Pasaban en aquel momento por el metro 320 del Estante nº 11. Un joven Beta-Menos, un mecánico, estaba atareado con un destornillador y una llave inglesa, trabajando en la bomba de sucedáneo de la sangre de una botella que pasaba. Cuando dio vuelta a las tuercas, el zumbido del motor eléctrico se hizo un poco más grave. Bajó más aún, y un poco más…, Otra vuelta a la llave inglesa, una mirada al contador de revoluciones, y terminó su tarea. El hombre retrocedió dos pasos en la hilera e inició el mismo proceso en la bomba del frasco siguiente.

– Está reduciendo el número de revoluciones por minuto -explicó Mr. Foster-. El sucedáneo circula más despacio; por consiguiente, pasa por el pulmón a intervalos más largos; por tanto, aporta menos oxígeno al embrión. No hay nada como la escasez de oxígeno para mantener a un. embrión por debajo de lo normal.

Y volvió a frotarse las manos.

– ¿Y para qué quieren mantener a un embrión por debajo de lo normal? -preguntó un estudiante ingenuo.

– ¡Estúpido! -exclamó el director, rompiendo un largo silencio-. ¿No se le ha ocurrido pensar que un embrión de Epsilon debe tener un ambiente Epsilon y una herencia Epsilon también?

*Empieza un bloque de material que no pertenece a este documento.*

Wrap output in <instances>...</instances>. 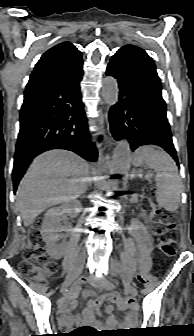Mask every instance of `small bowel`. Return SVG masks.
<instances>
[{
	"label": "small bowel",
	"instance_id": "small-bowel-1",
	"mask_svg": "<svg viewBox=\"0 0 194 336\" xmlns=\"http://www.w3.org/2000/svg\"><path fill=\"white\" fill-rule=\"evenodd\" d=\"M131 234L136 242L138 249V256L136 258V263L138 264L140 270L143 273H147L151 268V250H152V242L150 236L147 232L145 225L137 220L133 221L130 227ZM96 290H106V294L100 295L96 297L94 300L89 301L87 308L83 313V320L86 323L92 324L94 322V315L96 309L100 307L107 301H116L120 304L122 301L120 295L114 290L113 286L107 283L104 280H100L96 282ZM93 295V291H85L83 293L84 297H88ZM75 293L69 295L61 302V312H60V320L65 326H70L72 324L81 323L82 319L80 317L72 318L69 315V310L75 307ZM108 313L109 322L113 323L117 320V317L114 314L113 307L108 306L106 308Z\"/></svg>",
	"mask_w": 194,
	"mask_h": 336
}]
</instances>
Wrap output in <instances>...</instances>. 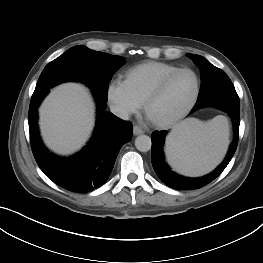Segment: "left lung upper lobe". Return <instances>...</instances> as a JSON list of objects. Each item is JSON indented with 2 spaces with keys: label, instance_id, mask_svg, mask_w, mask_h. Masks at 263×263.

Evidentemente, no se le había ocurrido. Quedó abochornado.

– Cuanto más baja es la casta -dijo Mr. Foster-, menos debe escasear el oxígeno. El primer órgano afectado es el cerebro. Después el esqueleto. Al setenta por ciento del oxígeno normal se consiguen enanos. A menos del setenta, monstruos sin ojos. Que no sirven para nada -concluyó Mr. Foster.

En cambio (y su voz adquirió un tono confidencial y excitado), si lograran descubrir una técnica para abreviar el período de maduración, ¡qué gran triunfo, qué gran beneficio para la sociedad!

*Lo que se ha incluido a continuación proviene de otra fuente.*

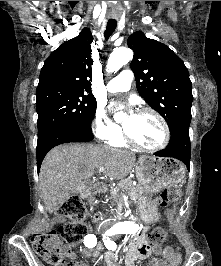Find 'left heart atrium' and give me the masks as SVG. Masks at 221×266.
<instances>
[{"label": "left heart atrium", "instance_id": "1", "mask_svg": "<svg viewBox=\"0 0 221 266\" xmlns=\"http://www.w3.org/2000/svg\"><path fill=\"white\" fill-rule=\"evenodd\" d=\"M130 115H134V113L131 112Z\"/></svg>", "mask_w": 221, "mask_h": 266}]
</instances>
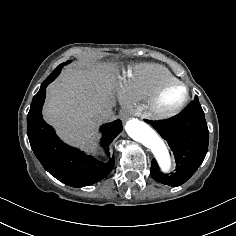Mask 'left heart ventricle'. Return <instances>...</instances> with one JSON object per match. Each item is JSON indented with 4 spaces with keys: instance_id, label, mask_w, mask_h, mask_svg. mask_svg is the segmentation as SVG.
Segmentation results:
<instances>
[{
    "instance_id": "1",
    "label": "left heart ventricle",
    "mask_w": 236,
    "mask_h": 236,
    "mask_svg": "<svg viewBox=\"0 0 236 236\" xmlns=\"http://www.w3.org/2000/svg\"><path fill=\"white\" fill-rule=\"evenodd\" d=\"M184 94V90L180 87L169 90L162 100L164 107H171L179 102Z\"/></svg>"
}]
</instances>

– Piensen en el caballo -dijo.

Los alumnos pensaron en el caballo.

El caballo alcanza la madurez a los seis años; el elefante, a los diez. En tanto que el hombre, a los trece años aún no está sexualmente maduro, y sólo a los veinte alcanza el pleno conocimiento. De ahí la inteligencia humana, fruto de este desarrollo retardado.

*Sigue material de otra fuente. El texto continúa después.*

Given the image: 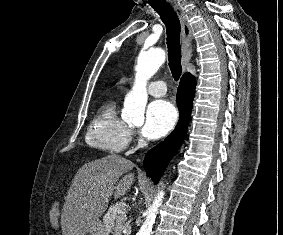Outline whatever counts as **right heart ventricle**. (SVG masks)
Instances as JSON below:
<instances>
[{
  "instance_id": "e07e8e85",
  "label": "right heart ventricle",
  "mask_w": 283,
  "mask_h": 235,
  "mask_svg": "<svg viewBox=\"0 0 283 235\" xmlns=\"http://www.w3.org/2000/svg\"><path fill=\"white\" fill-rule=\"evenodd\" d=\"M129 128L119 117L117 102L109 100L96 112L86 133V143L100 151L114 154L125 150Z\"/></svg>"
}]
</instances>
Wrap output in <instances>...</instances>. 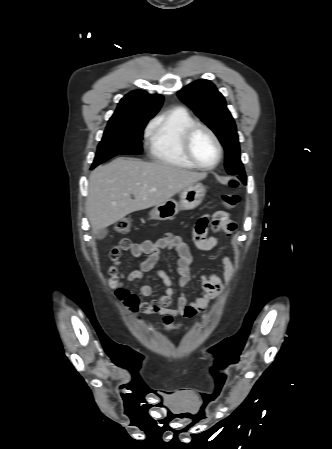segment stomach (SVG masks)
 I'll return each mask as SVG.
<instances>
[{"instance_id": "0dacf381", "label": "stomach", "mask_w": 332, "mask_h": 449, "mask_svg": "<svg viewBox=\"0 0 332 449\" xmlns=\"http://www.w3.org/2000/svg\"><path fill=\"white\" fill-rule=\"evenodd\" d=\"M206 194V188L201 183L192 184L180 193V200L174 199L155 206L149 213L153 220H171L180 210H193L198 207Z\"/></svg>"}]
</instances>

– Pero en los Epsilones -dijo Mr. Foster, muy acertadamente- no necesitamos inteligencia humana.

No la necesitaban, y no la fabricaban. Pero, aunque la mente de un Epsilon alcanzaba la madurez a los diez años, el cuerpo del Epsilon no era apto para el trabajo hasta los dieciocho. Largos años de imnadurez superflua y perdida. Si el desarrollo físico piidiera acelerarse hasta que fuera tan rápido, digamos, como el de una vaca, ¡qué enorme ahorro para la comunidad!